Repeat the entries below exactly, missing none.

(Page-level text extractions)
:::::

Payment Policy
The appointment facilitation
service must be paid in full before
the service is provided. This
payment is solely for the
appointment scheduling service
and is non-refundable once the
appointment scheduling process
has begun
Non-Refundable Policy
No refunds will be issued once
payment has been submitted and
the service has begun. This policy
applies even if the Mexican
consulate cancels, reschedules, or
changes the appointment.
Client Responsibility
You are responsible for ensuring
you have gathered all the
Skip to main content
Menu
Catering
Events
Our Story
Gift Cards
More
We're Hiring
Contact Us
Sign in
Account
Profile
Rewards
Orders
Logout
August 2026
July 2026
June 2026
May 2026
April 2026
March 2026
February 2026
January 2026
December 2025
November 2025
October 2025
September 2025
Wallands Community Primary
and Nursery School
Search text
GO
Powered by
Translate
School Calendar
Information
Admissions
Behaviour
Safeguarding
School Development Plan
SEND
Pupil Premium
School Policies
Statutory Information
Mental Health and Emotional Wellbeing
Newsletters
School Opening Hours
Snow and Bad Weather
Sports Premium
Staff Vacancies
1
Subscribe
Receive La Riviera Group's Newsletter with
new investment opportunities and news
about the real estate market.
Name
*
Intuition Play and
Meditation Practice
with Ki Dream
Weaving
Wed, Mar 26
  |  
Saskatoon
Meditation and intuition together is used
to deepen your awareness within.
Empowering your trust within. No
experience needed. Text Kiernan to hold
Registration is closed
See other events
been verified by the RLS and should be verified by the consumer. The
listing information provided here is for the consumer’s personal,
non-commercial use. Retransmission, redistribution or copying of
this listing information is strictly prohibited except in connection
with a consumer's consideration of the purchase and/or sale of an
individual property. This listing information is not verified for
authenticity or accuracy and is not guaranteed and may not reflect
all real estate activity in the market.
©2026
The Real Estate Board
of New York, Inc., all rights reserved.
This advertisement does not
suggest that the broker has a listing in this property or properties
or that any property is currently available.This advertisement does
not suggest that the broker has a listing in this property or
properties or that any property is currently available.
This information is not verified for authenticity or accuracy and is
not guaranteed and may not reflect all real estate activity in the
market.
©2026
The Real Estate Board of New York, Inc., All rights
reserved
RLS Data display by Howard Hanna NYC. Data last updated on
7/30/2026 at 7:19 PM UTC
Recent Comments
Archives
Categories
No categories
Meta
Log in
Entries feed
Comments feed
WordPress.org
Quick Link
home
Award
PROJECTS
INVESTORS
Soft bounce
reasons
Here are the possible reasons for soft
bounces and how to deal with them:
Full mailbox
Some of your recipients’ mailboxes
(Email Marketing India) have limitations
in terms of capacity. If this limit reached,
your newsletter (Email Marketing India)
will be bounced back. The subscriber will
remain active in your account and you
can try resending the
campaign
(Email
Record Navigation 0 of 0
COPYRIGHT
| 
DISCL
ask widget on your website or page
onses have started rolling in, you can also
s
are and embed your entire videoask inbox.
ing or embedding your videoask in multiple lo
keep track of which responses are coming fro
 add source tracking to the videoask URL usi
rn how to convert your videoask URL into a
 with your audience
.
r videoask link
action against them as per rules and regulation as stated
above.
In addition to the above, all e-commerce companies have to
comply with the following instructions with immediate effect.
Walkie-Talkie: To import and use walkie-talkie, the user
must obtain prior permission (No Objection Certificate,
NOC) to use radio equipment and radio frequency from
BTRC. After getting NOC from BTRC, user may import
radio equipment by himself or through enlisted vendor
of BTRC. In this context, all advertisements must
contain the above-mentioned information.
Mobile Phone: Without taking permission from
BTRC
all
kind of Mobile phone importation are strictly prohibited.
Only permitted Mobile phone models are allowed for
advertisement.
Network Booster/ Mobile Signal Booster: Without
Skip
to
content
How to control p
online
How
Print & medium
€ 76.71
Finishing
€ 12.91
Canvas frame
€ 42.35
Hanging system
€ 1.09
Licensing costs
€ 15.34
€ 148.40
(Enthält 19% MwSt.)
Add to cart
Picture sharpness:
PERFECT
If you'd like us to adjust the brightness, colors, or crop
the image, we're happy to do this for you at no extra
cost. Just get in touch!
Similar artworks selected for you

:::::

_Exercise solution_
Payment Policy
The appointment facilitation
service must be paid in full before
the service is provided. This
payment is solely for the
appointment scheduling service
and is non-refundable once the
appointment scheduling process
has begun
Non-Refundable Policy
No refunds will be issued once
payment has been submitted and
the service has begun. This policy
applies even if the Mexican
consulate cancels, reschedules, or
changes the appointment.
Client Responsibility
You are responsible for ensuring
you have gathered all the
Skip to main content
Menu
Catering
Events
Our Story
Gift Cards
More
We're Hiring
Contact Us
Sign in
Account
Profile
Rewards
Orders
Logout
August 2026
July 2026
June 2026
May 2026
April 2026
March 2026
February 2026
January 2026
December 2025
November 2025
October 2025
September 2025
Wallands Community Primary
and Nursery School
Search text
GO
Powered by
Translate
School Calendar
Information
Admissions
Behaviour
Safeguarding
School Development Plan
SEND
Pupil Premium
School Policies
Statutory Information
Mental Health and Emotional Wellbeing
Newsletters
School Opening Hours
Snow and Bad Weather
Sports Premium
Staff Vacancies
1
Subscribe
Receive La Riviera Group's Newsletter with
new investment opportunities and news
about the real estate market.
Name
*
Intuition Play and
Meditation Practice
with Ki Dream
Weaving
Wed, Mar 26
  |  
Saskatoon
Meditation and intuition together is used
to deepen your awareness within.
Empowering your trust within. No
experience needed. Text Kiernan to hold
Registration is closed
See other events
been verified by the RLS and should be verified by the consumer. The
listing information provided here is for the consumer’s personal,
non-commercial use. Retransmission, redistribution or copying of
this listing information is strictly prohibited except in connection
with a consumer's consideration of the purchase and/or sale of an
individual property. This listing information is not verified for
authenticity or accuracy and is not guaranteed and may not reflect
all real estate activity in the market.
©2026
The Real Estate Board
of New York, Inc., all rights reserved.
This advertisement does not
suggest that the broker has a listing in this property or properties
or that any property is currently available.This advertisement does
not suggest that the broker has a listing in this property or
properties or that any property is currently available.
This information is not verified for authenticity or accuracy and is
not guaranteed and may not reflect all real estate activity in the
market.
©2026
The Real Estate Board of New York, Inc., All rights
reserved
RLS Data display by Howard Hanna NYC. Data last updated on
7/30/2026 at 7:19 PM UTC
Recent Comments
Archives
Categories
No categories
Meta
Log in
Entries feed
Comments feed
WordPress.org
Quick Link
home
Award
PROJECTS
INVESTORS
Soft bounce
reasons
Here are the possible reasons for soft
bounces and how to deal with them:
Full mailbox
Some of your recipients’ mailboxes
(Email Marketing India) have limitations
in terms of capacity. If this limit reached,
your newsletter (Email Marketing India)
will be bounced back. The subscriber will
remain active in your account and you
can try resending the
campaign
(Email
Record Navigation 0 of 0
COPYRIGHT
| 
DISCL
ask widget on your website or page
onses have started rolling in, you can also
s
are and embed your entire videoask inbox.
ing or embedding your videoask in multiple lo
keep track of which responses are coming fro
 add source tracking to the videoask URL usi
rn how to convert your videoask URL into a
 with your audience
.
r videoask link
action against them as per rules and regulation as stated
above.
In addition to the above, all e-commerce companies have to
comply with the following instructions with immediate effect.
Walkie-Talkie: To import and use walkie-talkie, the user
must obtain prior permission (No Objection Certificate,
NOC) to use radio equipment and radio frequency from
BTRC. After getting NOC from BTRC, user may import
radio equipment by himself or through enlisted vendor
of BTRC. In this context, all advertisements must
contain the above-mentioned information.
Mobile Phone: Without taking permission from
BTRC
all
kind of Mobile phone importation are strictly prohibited.
Only permitted Mobile phone models are allowed for
advertisement.
Network Booster/ Mobile Signal Booster: Without
Skip
to
content
How to control p
online
How
Print & medium
€ 76.71
Finishing
€ 12.91
Canvas frame
€ 42.35
Hanging system
€ 1.09
Licensing costs
€ 15.34
€ 148.40
(Enthält 19% MwSt.)
Add to cart
Picture sharpness:
PERFECT
If you'd like us to adjust the brightness, colors, or crop
the image, we're happy to do this for you at no extra
cost. Just get in touch!
Similar artworks selected for you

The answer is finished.